■ **ASSIGNMENT**
Look through the material and copy each line holding "Google".
PROVIDED DATA section start
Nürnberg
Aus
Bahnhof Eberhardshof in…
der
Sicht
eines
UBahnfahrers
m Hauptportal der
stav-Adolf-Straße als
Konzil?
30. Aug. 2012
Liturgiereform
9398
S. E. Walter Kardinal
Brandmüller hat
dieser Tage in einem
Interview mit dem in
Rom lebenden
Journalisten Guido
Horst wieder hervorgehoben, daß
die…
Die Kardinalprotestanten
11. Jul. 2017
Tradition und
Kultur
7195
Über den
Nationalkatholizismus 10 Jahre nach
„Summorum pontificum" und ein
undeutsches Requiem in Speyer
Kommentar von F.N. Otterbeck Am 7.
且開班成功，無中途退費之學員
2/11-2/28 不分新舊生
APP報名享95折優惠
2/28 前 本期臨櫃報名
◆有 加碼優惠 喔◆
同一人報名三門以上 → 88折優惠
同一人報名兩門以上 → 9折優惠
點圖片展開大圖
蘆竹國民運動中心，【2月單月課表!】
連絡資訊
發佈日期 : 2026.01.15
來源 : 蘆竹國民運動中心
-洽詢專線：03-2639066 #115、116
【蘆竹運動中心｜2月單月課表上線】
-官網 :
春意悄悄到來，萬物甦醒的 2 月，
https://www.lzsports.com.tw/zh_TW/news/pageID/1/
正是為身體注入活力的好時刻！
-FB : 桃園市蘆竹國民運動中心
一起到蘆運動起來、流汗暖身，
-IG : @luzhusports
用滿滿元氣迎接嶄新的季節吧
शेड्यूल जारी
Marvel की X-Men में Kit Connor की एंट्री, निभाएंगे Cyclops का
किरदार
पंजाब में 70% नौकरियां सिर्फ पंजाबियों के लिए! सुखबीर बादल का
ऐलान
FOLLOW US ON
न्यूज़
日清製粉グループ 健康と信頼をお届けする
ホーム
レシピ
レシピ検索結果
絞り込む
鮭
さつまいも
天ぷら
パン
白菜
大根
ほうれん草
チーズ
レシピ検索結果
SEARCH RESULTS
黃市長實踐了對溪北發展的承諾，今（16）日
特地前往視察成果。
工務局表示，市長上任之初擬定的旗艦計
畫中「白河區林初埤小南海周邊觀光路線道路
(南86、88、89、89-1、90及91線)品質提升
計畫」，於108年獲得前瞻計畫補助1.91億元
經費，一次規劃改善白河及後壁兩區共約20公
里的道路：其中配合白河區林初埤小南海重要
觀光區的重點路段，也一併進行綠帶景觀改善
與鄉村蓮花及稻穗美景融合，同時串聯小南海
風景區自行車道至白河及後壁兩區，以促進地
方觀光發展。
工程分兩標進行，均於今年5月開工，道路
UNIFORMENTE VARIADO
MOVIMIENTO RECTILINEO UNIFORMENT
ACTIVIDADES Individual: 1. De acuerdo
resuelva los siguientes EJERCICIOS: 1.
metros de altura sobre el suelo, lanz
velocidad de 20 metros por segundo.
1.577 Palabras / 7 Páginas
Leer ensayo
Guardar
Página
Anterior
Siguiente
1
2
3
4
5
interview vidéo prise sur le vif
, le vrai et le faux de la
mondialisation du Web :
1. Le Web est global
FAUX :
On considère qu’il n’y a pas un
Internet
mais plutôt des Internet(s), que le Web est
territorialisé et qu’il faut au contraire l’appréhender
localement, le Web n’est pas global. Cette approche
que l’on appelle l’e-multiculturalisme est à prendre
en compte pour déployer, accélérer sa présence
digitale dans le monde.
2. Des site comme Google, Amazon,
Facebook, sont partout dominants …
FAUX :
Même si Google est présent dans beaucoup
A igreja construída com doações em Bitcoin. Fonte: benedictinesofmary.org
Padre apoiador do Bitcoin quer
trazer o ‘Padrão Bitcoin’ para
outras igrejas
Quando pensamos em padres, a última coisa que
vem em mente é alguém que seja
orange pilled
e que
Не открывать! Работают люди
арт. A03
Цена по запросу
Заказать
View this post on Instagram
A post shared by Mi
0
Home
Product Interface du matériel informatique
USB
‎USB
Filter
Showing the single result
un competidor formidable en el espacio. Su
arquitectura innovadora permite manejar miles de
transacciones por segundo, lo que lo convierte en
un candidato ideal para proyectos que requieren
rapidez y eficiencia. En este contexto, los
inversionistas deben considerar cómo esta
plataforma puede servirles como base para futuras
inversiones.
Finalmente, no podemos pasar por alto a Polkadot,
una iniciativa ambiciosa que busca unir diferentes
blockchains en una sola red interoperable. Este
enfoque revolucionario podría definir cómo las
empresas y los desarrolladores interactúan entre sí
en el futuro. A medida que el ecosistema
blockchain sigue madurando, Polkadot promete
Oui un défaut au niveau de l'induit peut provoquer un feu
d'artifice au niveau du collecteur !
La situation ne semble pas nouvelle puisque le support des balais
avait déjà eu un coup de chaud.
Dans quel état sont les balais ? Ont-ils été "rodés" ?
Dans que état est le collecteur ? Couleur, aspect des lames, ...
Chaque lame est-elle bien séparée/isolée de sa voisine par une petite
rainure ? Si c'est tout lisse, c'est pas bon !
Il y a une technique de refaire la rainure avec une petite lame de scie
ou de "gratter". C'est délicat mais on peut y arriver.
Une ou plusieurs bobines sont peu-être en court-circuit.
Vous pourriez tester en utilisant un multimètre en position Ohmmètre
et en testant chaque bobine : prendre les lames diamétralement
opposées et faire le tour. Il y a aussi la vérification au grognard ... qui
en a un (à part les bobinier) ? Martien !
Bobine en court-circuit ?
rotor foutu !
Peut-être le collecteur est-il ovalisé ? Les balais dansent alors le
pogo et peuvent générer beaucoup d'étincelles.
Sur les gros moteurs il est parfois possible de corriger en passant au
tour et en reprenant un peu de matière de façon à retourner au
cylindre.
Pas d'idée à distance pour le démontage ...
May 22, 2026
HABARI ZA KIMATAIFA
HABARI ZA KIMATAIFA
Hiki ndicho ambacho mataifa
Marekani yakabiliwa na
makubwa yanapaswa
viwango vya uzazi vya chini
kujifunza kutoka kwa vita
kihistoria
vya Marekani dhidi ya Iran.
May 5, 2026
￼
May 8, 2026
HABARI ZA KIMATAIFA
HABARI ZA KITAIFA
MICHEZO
PROVIDED DATA section end
■ **ANSWER AREA**
2. Des site comme Google, Amazon,
Même si Google est présent dans beaucoup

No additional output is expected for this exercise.